Des intérêts contraires
Puis il porte le coup d’estocade, assénant : « Ceux qui ne cherchent qu’à braquer l’Algérie ne pensent pas aux intérêts de la France mais à leurs intérêts électoraux. » Allusion on ne peut plus claire à la politique algérienne de Bruno Retailleau auquel, aujourd’hui, on impute la fâcherie entre l’Algérie et la France. C’est faire une analyse un peu rapide des faits. En réalité, la tension est apparue avec la décision d’Emmanuel Macron, dans le courant de l’été 2024, de soutenir la politique marocaine d’annexion du Sahara occidental quand, en face, l’Algérie voudrait voir émerger un État inféodé à sa politique.
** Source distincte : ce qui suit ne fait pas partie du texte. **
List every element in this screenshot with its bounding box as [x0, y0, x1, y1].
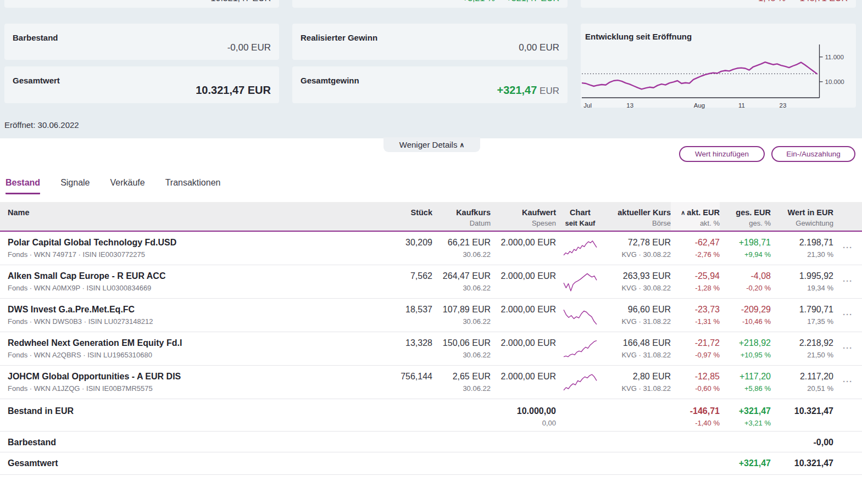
cell-kaufkurs: 264,47 EUR: [432, 270, 491, 282]
total-ges-eur: +321,47: [720, 457, 771, 469]
cell-ges-pct: -0,20 %: [720, 283, 771, 293]
currency-suffix: EUR: [537, 86, 559, 96]
cell-wert: 1.995,92: [771, 270, 833, 282]
clipped-percent: -1,48 %: [755, 0, 786, 3]
col-header-kaufwert[interactable]: Kaufwert: [491, 208, 556, 217]
row-menu-button[interactable]: ···: [843, 276, 853, 285]
tab[interactable]: Verkäufe: [110, 178, 145, 194]
tab[interactable]: Transaktionen: [165, 178, 221, 194]
clipped-amount: +321,47 EUR: [506, 0, 559, 3]
total-wert: 10.321,47: [771, 405, 833, 417]
fund-name-link[interactable]: DWS Invest G.a.Pre.Met.Eq.FC: [8, 304, 354, 315]
sparkline-chart: [562, 371, 598, 394]
card-value: 0,00 EUR: [519, 42, 559, 53]
svg-text:Jul: Jul: [583, 102, 592, 109]
col-subheader-gewichtung: Gewichtung: [771, 219, 833, 228]
holdings-table: Name Stück KaufkursDatum KaufwertSpesen …: [0, 202, 862, 475]
table-header-row: Name Stück KaufkursDatum KaufwertSpesen …: [0, 202, 862, 232]
cell-ges-eur: -209,29: [720, 304, 771, 315]
cell-gewichtung: 21,50 %: [771, 350, 833, 360]
card-entwicklung-chart: Entwicklung seit Eröffnung 11.00010.000J…: [581, 24, 856, 108]
cell-datum: 30.06.22: [432, 350, 491, 360]
portfolio-tabs: Bestand Signale Verkäufe Transaktionen: [5, 178, 220, 194]
col-header-kaufkurs[interactable]: Kaufkurs: [432, 208, 491, 217]
cell-wert: 2.117,20: [771, 371, 833, 382]
svg-text:11: 11: [738, 102, 745, 109]
cell-akt-pct: -0,60 %: [671, 384, 720, 393]
col-header-chart[interactable]: Chart: [556, 208, 604, 217]
cell-ges-eur: -4,08: [720, 270, 771, 282]
cell-datum: 30.06.22: [432, 317, 491, 326]
svg-text:23: 23: [780, 102, 787, 109]
total-akt-eur: -146,71: [671, 405, 720, 417]
svg-text:11.000: 11.000: [825, 54, 844, 60]
card-value: +321,47 EUR: [497, 84, 559, 97]
cell-kaufwert: 2.000,00 EUR: [491, 337, 556, 349]
col-header-stueck[interactable]: Stück: [354, 208, 432, 217]
col-subheader-spesen: Spesen: [491, 219, 556, 228]
col-header-wert-in-eur[interactable]: Wert in EUR: [771, 208, 833, 217]
total-ges-pct: +3,21 %: [720, 418, 771, 428]
cell-ges-pct: +10,95 %: [720, 350, 771, 360]
cell-kaufkurs: 107,89 EUR: [432, 304, 491, 315]
col-subheader-akt-pct: akt. %: [671, 219, 720, 228]
less-details-button[interactable]: Weniger Details ∧: [383, 137, 480, 152]
cell-akt-eur: -62,47: [671, 237, 720, 248]
cell-aktueller-kurs: 263,93 EUR: [604, 270, 671, 282]
fund-name-link[interactable]: Alken Small Cap Europe - R EUR ACC: [8, 270, 354, 282]
cell-kaufwert: 2.000,00 EUR: [491, 237, 556, 248]
cell-stueck: 13,328: [354, 337, 432, 349]
cell-ges-eur: +117,20: [720, 371, 771, 382]
fund-name-link[interactable]: Redwheel Next Generation EM Equity Fd.I: [8, 337, 354, 349]
col-header-name[interactable]: Name: [8, 208, 354, 217]
total-wert: -0,00: [771, 436, 833, 448]
cell-datum: 30.06.22: [432, 250, 491, 259]
tab[interactable]: Signale: [60, 178, 90, 194]
row-menu-button[interactable]: ···: [843, 310, 853, 319]
cell-akt-pct: -0,97 %: [671, 350, 720, 360]
sparkline-chart: [562, 271, 598, 294]
cell-gewichtung: 19,34 %: [771, 283, 833, 293]
col-header-akt-eur[interactable]: ∧akt. EUR: [671, 208, 720, 217]
cell-datum: 30.06.22: [432, 283, 491, 293]
cell-ges-pct: +9,94 %: [720, 250, 771, 259]
tab[interactable]: Bestand: [5, 178, 40, 194]
col-header-ges-eur[interactable]: ges. EUR: [720, 208, 771, 217]
cell-gewichtung: 21,30 %: [771, 250, 833, 259]
total-wert: 10.321,47: [771, 457, 833, 469]
sparkline-chart: [562, 237, 598, 260]
card-label: Gesamtgewinn: [301, 76, 359, 85]
cell-stueck: 7,562: [354, 270, 432, 282]
cell-boerse: KVG · 30.08.22: [604, 250, 671, 259]
cell-ges-pct: +5,86 %: [720, 384, 771, 393]
row-menu-button[interactable]: ···: [843, 343, 853, 352]
col-subheader-ges-pct: ges. %: [720, 219, 771, 228]
performance-line-chart: 11.00010.000Jul13Aug1123: [582, 44, 855, 127]
col-subheader-datum: Datum: [432, 219, 491, 228]
total-row-bestand: Bestand in EUR 10.000,000,00 -146,71-1,4…: [0, 399, 862, 432]
table-row: Redwheel Next Generation EM Equity Fd.I …: [0, 332, 862, 366]
cell-wert: 1.790,71: [771, 304, 833, 315]
cell-boerse: KVG · 31.08.22: [604, 350, 671, 360]
card-barbestand: Barbestand -0,00 EUR: [4, 24, 279, 60]
fund-name-link[interactable]: Polar Capital Global Technology Fd.USD: [8, 237, 354, 248]
fund-info: Fonds · WKN DWS0B3 · ISIN LU0273148212: [8, 317, 354, 326]
clipped-percent: +3,21 %: [463, 0, 495, 3]
total-spesen: 0,00: [491, 418, 556, 428]
row-menu-button[interactable]: ···: [843, 243, 853, 252]
add-value-button[interactable]: Wert hinzufügen: [679, 146, 765, 162]
deposit-withdraw-button[interactable]: Ein-/Auszahlung: [771, 146, 855, 162]
sparkline-chart: [562, 304, 598, 327]
cell-boerse: KVG · 30.08.22: [604, 283, 671, 293]
svg-text:Aug: Aug: [694, 102, 705, 109]
cell-ges-pct: -10,46 %: [720, 317, 771, 326]
cell-aktueller-kurs: 2,80 EUR: [604, 371, 671, 382]
fund-name-link[interactable]: JOHCM Global Opportunities - A EUR DIS: [8, 371, 354, 382]
cell-stueck: 18,537: [354, 304, 432, 315]
cell-kaufwert: 2.000,00 EUR: [491, 304, 556, 315]
cell-akt-eur: -23,73: [671, 304, 720, 315]
col-subheader-boerse: Börse: [604, 219, 671, 228]
row-menu-button[interactable]: ···: [843, 377, 853, 386]
cell-akt-pct: -1,31 %: [671, 317, 720, 326]
col-header-aktueller-kurs[interactable]: aktueller Kurs: [604, 208, 671, 217]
Nulle autre nécessité que de plaire au Maroc ne justifiait le choix présidentiel. Prendre parti dans la dispute entre les deux pays maghrébins était une erreur. En revanche, Retailleau a eu le mérite de braquer les projecteurs sur la mauvaise foi du régime en place à Alger. Ce dernier n’a du reste pas manqué de répliquer par le chantage, embastillant sous des prétextes de circonstance l’écrivain franco-algérien Boualem Sansal et le journaliste français Christophe Gleizes. Or, rappelons-le, si le premier a été libéré grâce à l’intercession de l’Allemagne, le second regarde toujours le ciel derrière des barreaux. De plus, le coup de…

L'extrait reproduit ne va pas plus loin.